A real-life scenario
A bank is moving 1,800 Azure DevOps pipelines to GitHub Enterprise Cloud under a rule that no pipeline definition may touch a public AI service.
- Stand up the model. Platform engineering provisions one GPU VM in the bank’s VPC, installs Ollama, pulls a small quantised instruct model, and confirms the subnet has no public egress.
- Connect and lock down. Bifrost is deployed in the same VPC. On Connections they add the
Ollama provider (local) and the Azure DevOps source. They set
BIFROST_AIR_GAP=1and lock it. The air-gap test asserts zero external calls; the audit log records the posture on every job. - Assess and forecast. They run the audit — the portfolio heatmap, the Assessment of source inventory, the Forecast of GitHub cost, and the Coverage matrix — all computed deterministically, no model involved.
- Convert locally. Bulk, mechanical gap-fills run against the small local model overnight. The handful of classic-pipeline gaps that need real reasoning are routed to a larger model on the same GPU. Not one byte leaves the network.
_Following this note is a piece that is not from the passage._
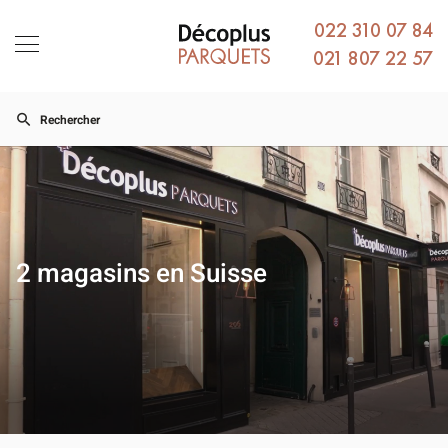
022 310 07 84
021 807 22 57
Rechercher
2 magasins
en Suisse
- Review and deliver. Engineers review each proposal in the three-pane diff, ask the grounded assistant — also local — about cost or coverage, approve or edit, and Bifrost opens pull requests. The change board gets the per-project PDF report.
The migration runs at portfolio scale, semantically assisted, fully reviewed — and provably inside the bank’s walls.
How it should be used
- Small model for bulk, bigger for hard. Don’t reach for a large model to fill a
PublishBuildArtifactsgap; a small local model does it. Save the GPU/larger model for the classic-pipeline tail. - Air-gap on, and locked. Turn it on and lock it for regulated work; let the zero-egress test be part of your evidence.
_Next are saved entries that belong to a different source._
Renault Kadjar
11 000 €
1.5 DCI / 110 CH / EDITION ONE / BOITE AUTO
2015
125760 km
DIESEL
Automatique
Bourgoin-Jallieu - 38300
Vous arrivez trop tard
- Review-first, always. The local model fills gaps from the diff and explains them; a human still approves every change before a PR. The model never scores risk and never prices cost — those stay deterministic.
If you can run one small model on one machine inside your network, you can run a reviewed, documented, portfolio-scale migration without any pipeline data ever leaving it.